A state audit claims only one third of the housing tax credits issued by the state actually goes toward building homes for the poor.  The other two thirds go to costs other than housing, according to the audit.  State Auditor Susan Montee compared Missouri’s Low Income Housing Tax Credit Program (LIHTC) to similar programs in other states, and concluded that Missouri’s was the least efficient.  Montee believes the program has problems across the board.

"Our concern over this is, certainly, it’s too big," said Montee, "It’s too much money being spent by the state without adequate controls over it, and without planning, and without the correct model."

Not only does the audit show the tax credit money is being used inefficiently, but the state isn’t using all the tax credits available.  Through fiscal year 2007, the audit shows that $1.6 billion in state low income housing tax credits have been authorized, but only $329 million have been redeemed, leaving $1.27 billion in credits outstanding.  Montee believes these outstanding tax credits won’t be fully redeemed for another ten years, and that the number of outstanding tax credits is growing.      

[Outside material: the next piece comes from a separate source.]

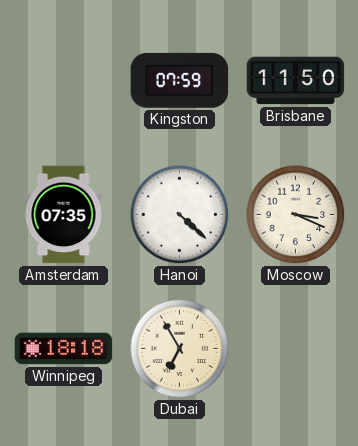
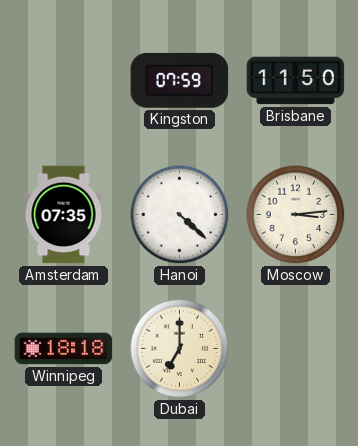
Moscow: 3:19 -> 3:14
Dubai: 6:55 -> 7:00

"By 2020 we will be sitting on $2.3 billion in outstanding credits," said Montee, "and this year, in 2008, is the first year we exceed $100 million a year, and we project that every single year beyond this one, it will be above the $100 million mark." 

Another problem Montee claims is the lack of a "sunset provision," meaning the program will continue until pulled back by the legislature.  Montee doesn’t claim to lobby for any particular legislative change, but does believe the program needs changing.

"When we’re going in and we’re talking about budget crunch here, and needing money here," said Montee, "and we can identify something that is so clearly overspending our dollars on a current basis, then I definitely think it’s something that should be looked at."